[Stored data entries]
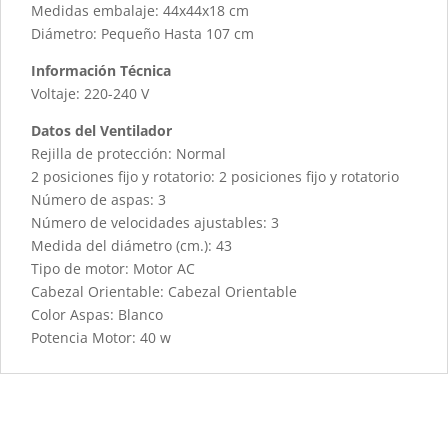
Medidas embalaje: 44x44x18 cm
Diámetro: Pequeño Hasta 107 cm
Información Técnica
Voltaje: 220-240 V
Datos del Ventilador
Rejilla de protección: Normal
2 posiciones fijo y rotatorio: 2 posiciones fijo y rotatorio
Número de aspas: 3
Número de velocidades ajustables: 3
Medida del diámetro (cm.): 43
Tipo de motor: Motor AC
Cabezal Orientable: Cabezal Orientable
Color Aspas: Blanco
Potencia Motor: 40 w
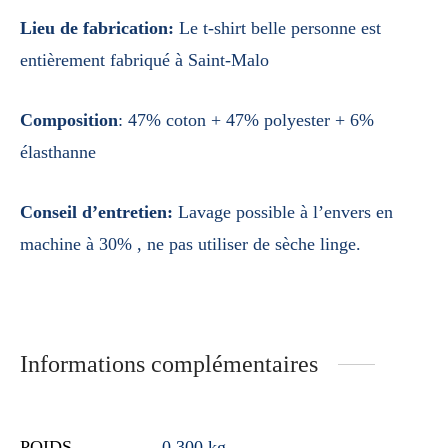
Lieu de fabrication:
Le t-shirt belle personne est
entièrement fabriqué à Saint-Malo
Composition
:
47% coton + 47% polyester + 6%
élasthanne
Conseil d’entretien:
Lavage possible à l’envers en
machine à 30% , ne pas utiliser de sèche linge.
Informations complémentaires
POIDS
0.300 kg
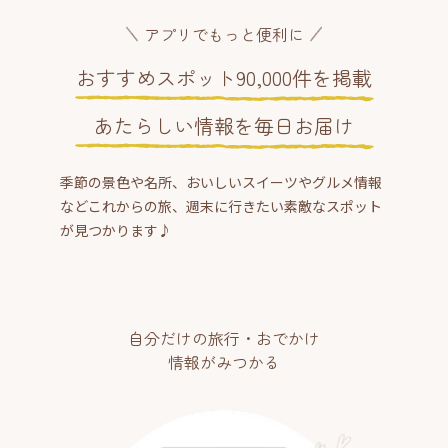
アプリでもっと便利に
おすすめスポット90,000件を掲載
あたらしい情報を毎日お届け
季節の景色や名所、おいしいスイーツやグルメ情報
などこれからの旅、週末に行きたい素敵なスポット
が見つかります♪
自分だけの旅行・おでかけ
情報がみつかる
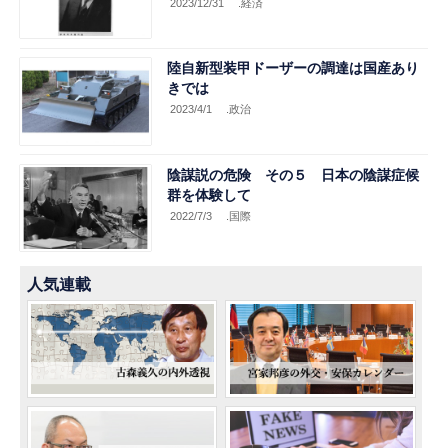
2023/12/31
.経済
陸自新型装甲ドーザーの調達は国産あり
きでは
2023/4/1
.政治
陰謀説の危険 その５ 日本の陰謀症候
群を体験して
2022/7/3
.国際
人気連載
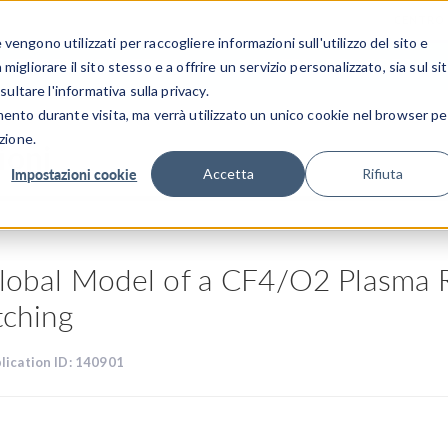
CENTRO 
engono utilizzati per raccogliere informazioni sull'utilizzo del sito e
SETTORI INDUSTRIALI
GALLERIA DEI VIDEO
igliorare il sito stesso e a offrire un servizio personalizzato, sia sul si
sultare l'informativa sulla privacy.
mento durante visita, ma verrà utilizzato un unico cookie nel browser pe
zione.
ioni
Impostazioni cookie
Accetta
Rifiuta
lobal Model of a CF4/O2 Plasma Re
tching
lication ID: 140901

**What is being asked:** Looking at the records above, please output exactly the lines that run from the one holding "Impostazioni cookie" to the final line, and only those.

**Solution to the problem:**
Impostazioni cookie
Accetta
Rifiuta
lobal Model of a CF4/O2 Plasma Re
tching
lication ID: 140901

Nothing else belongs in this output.